The Machinery of Progress
By the late 1960s, Norwegian boys and girls already had equal rights in school and society. But since the goal was never really equality, textbook consultants were brought in during the ’70s to purge school materials of gender stereotypes, and with the 1978 Gender Equality Act, employers were encouraged to legally favour women.
By the early 2000s, women had taken over academia. Still, this was “not enough.”
In 2003, Norway mandated that 40% of board seats in publicly traded companies go to women. In the public sector, where job security is high and demands are low, women make up 70% of the workforce. In the private sector, only 20% of boards and 17.5% of CEOs are female.
A problem to be solved, we’re told. Not a pattern to be understood.

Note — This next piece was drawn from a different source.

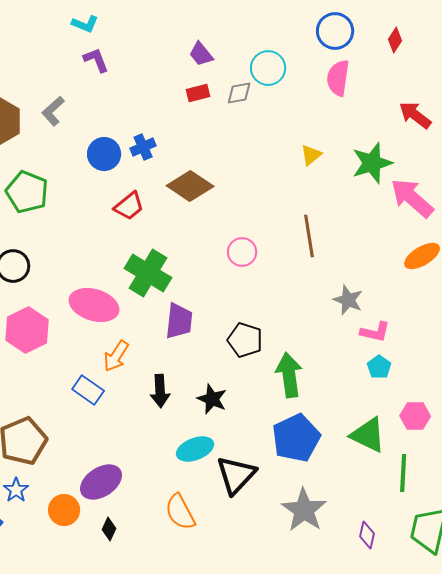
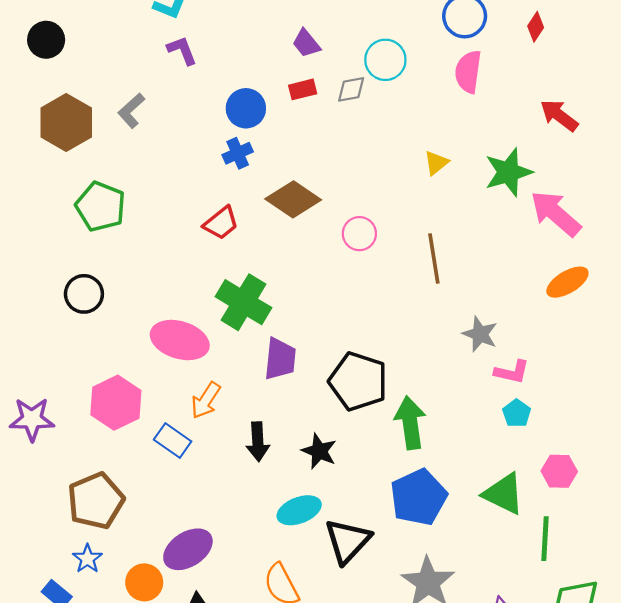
blue circle: (104, 154) -> (246, 108), moved
pink circle: (242, 252) -> (359, 234), moved
pink hexagon: (27, 330) -> (116, 403), moved
black pentagon: (245, 340) -> (358, 381), size x1.4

Norway’s gender pay gap, 4.6% per hour, 8.6% annually is officially blamed on discrimination while ignoring the many other factors that affect salary differences. I know women in the private sector who’ve negotiated higher pay than their husbands. But nuance is unhelpful when the narrative has already been written.
Still Not Equal Enough
And the narrative remains: women are still being held back. In 2023, Dagsavisen featured nine feminist leaders airing familiar grievances: discrimination, wealth gaps, underrepresentation, underfunded women’s health. “Structural inequality persists,” they claimed, “because those in power prefer to keep it” - language straight out of a Marxist pamphlet. Nobody batted an eye at hearing complaints about lack of progress for women coming from women heading some of the most powerful organizations in the country.

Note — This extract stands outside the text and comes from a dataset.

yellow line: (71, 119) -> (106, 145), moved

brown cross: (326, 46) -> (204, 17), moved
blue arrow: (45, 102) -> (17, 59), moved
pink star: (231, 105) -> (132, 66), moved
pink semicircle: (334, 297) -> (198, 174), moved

Meanwhile, the actual data tells a different story. Women dominate education, healthcare, the public sector, and now the professoriate. In 2024, 55,5% of university professors were women, predominately in medicine and health sciences. In tech fields, however, where only 28% are female, the government launched targeted bonus point systems, girls-only tech camps, rebranded engineering brochures to include more smiling women in hard hats. They also spent millions on awareness campaigns to encourage female entry into the oil and fishing industry.
To the surprise of no one, despite their efforts, oil rigs remain mostly male. Women make up 4–6% of offshore workers. In construction, only 2% of manual labourers are women. The slight increase in female entry into these fields has been automation. One of the few women who signed up for commercial fishing put it plainly: “With better equipment, you don’t need as much physical strength anymore.” Not gender training. Not quotas. Just machinery.

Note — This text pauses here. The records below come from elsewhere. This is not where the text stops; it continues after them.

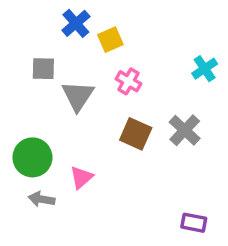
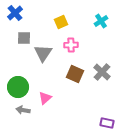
blue cross: (76, 23) -> (15, 13), moved
cyan cross: (205, 69) -> (101, 21), moved
pink cross: (128, 81) -> (71, 45), turned -32

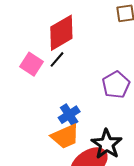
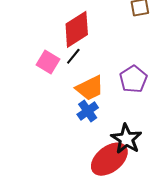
orange trapezoid: (65, 136) -> (90, 88), moved

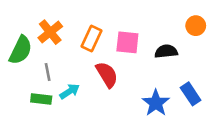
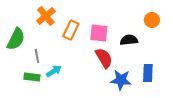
orange cross: (50, 32) -> (46, 16), moved
red semicircle: (107, 75) -> (104, 58), moved
blue rectangle: (191, 94) -> (148, 73), turned 36
blue star: (156, 103) -> (121, 80), turned -30

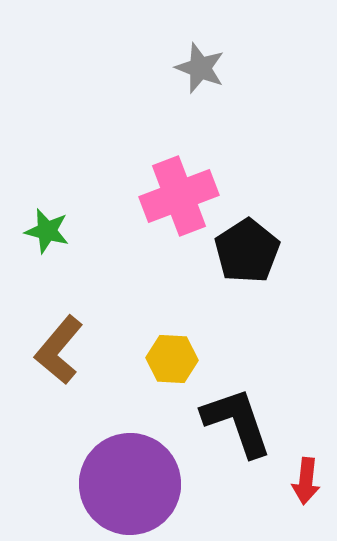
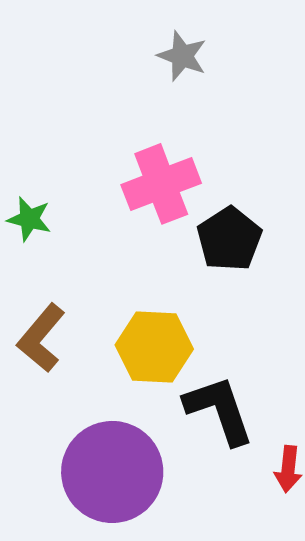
yellow hexagon: (172, 359) -> (154, 347), size x1.5

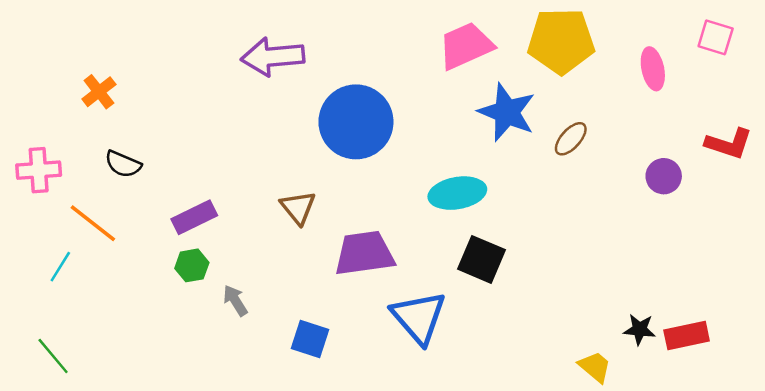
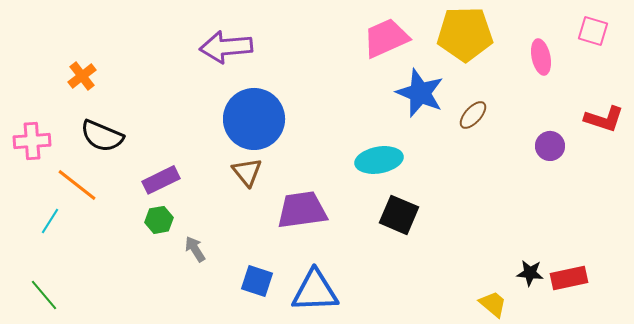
blue circle: (356, 122) -> (254, 119), moved
black semicircle: (123, 164) -> (102, 136), size x1.4
blue triangle: (419, 317) -> (315, 291), moved, turned -51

And yet the state’s response remains the same: more programs to push more women into more fields they’ve already declined.
The Feminist Project Is Complete And Nobody’s Thriving
Norway now has the highest rate of sick leave in the world, nearly a quarter of it for psychiatric reasons. Nearly 70 percent of new disability claims in young people are for psychiatric and behavioral disorders. This has been steadily worsening for decades and is expected to continue. In 2023 alone, there were more than 2 million general practitioner visits for psychiatric complaints, in a country of just five million people. That same year, 22 percent of Norwegian women — supposedly the luckiest women in the world — sought help for psychological distress.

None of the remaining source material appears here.